> DIRECTIONS FOR THIS TASK:
A word-for-word copy of the entries is needed, and it should contain no images.

»»

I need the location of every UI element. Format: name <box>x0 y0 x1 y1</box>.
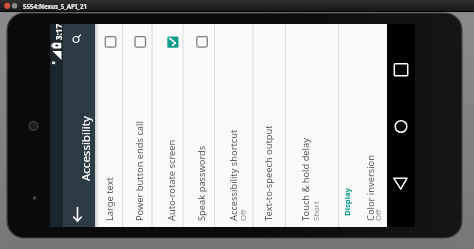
button[interactable] <box>252 24 286 227</box>
staticText: Short <box>311 201 322 221</box>
staticText: Speak passwords <box>195 145 208 221</box>
staticText: Auto-rotate screen <box>165 139 178 221</box>
button[interactable] <box>390 172 412 196</box>
staticText: Color inversion <box>364 155 377 221</box>
staticText: Accessibility shortcut <box>227 129 240 221</box>
staticText: Power button ends call <box>133 121 146 221</box>
button[interactable] <box>122 24 152 227</box>
staticText: Text-to-speech output <box>262 125 275 221</box>
button[interactable] <box>63 24 95 227</box>
button[interactable] <box>353 24 387 227</box>
button[interactable] <box>152 24 182 227</box>
button[interactable] <box>95 24 122 227</box>
staticText: Display <box>342 188 352 216</box>
button[interactable]: 5554:Nexus_5_API_21 <box>23 0 87 11</box>
staticText: Off <box>373 209 384 221</box>
staticText: 3:17 <box>53 24 64 40</box>
staticText: Accessibility <box>78 116 94 181</box>
button[interactable] <box>213 24 253 227</box>
button[interactable] <box>182 24 213 227</box>
staticText: 5554:Nexus_5_API_21 <box>23 2 87 10</box>
button[interactable] <box>286 24 326 227</box>
button[interactable] <box>390 115 412 139</box>
button[interactable] <box>390 58 412 82</box>
staticText: Touch & hold delay <box>299 138 312 221</box>
staticText: Off <box>238 209 249 221</box>
staticText: Large text <box>103 177 116 221</box>
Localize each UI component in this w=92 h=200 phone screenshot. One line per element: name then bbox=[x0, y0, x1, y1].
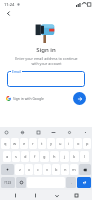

««

> ANSWER SECTION:
I need the location of every UI element. Format: name <box>x0 y0 x1 y1</box>.
button[interactable] <box>252 24 286 227</box>
staticText: Short <box>311 201 322 221</box>
staticText: Speak passwords <box>195 145 208 221</box>
staticText: Auto-rotate screen <box>165 139 178 221</box>
button[interactable] <box>390 172 412 196</box>
staticText: Color inversion <box>364 155 377 221</box>
staticText: Accessibility shortcut <box>227 129 240 221</box>
staticText: Power button ends call <box>133 121 146 221</box>
button[interactable] <box>122 24 152 227</box>
staticText: Text-to-speech output <box>262 125 275 221</box>
button[interactable] <box>63 24 95 227</box>
button[interactable] <box>353 24 387 227</box>
button[interactable] <box>152 24 182 227</box>
button[interactable] <box>95 24 122 227</box>
staticText: Display <box>342 188 352 216</box>
button[interactable]: 5554:Nexus_5_API_21 <box>23 0 87 11</box>
staticText: Off <box>373 209 384 221</box>
staticText: 3:17 <box>53 24 64 40</box>
staticText: Accessibility <box>78 116 94 181</box>
button[interactable] <box>213 24 253 227</box>
button[interactable] <box>182 24 213 227</box>
staticText: 5554:Nexus_5_API_21 <box>23 2 87 10</box>
button[interactable] <box>286 24 326 227</box>
button[interactable] <box>390 115 412 139</box>
button[interactable] <box>390 58 412 82</box>
staticText: Touch & hold delay <box>299 138 312 221</box>
staticText: Off <box>238 209 249 221</box>
staticText: Large text <box>103 177 116 221</box>
Localize each UI component in this w=92 h=200 phone screenshot. One line per element: name then bbox=[x0, y0, x1, y1].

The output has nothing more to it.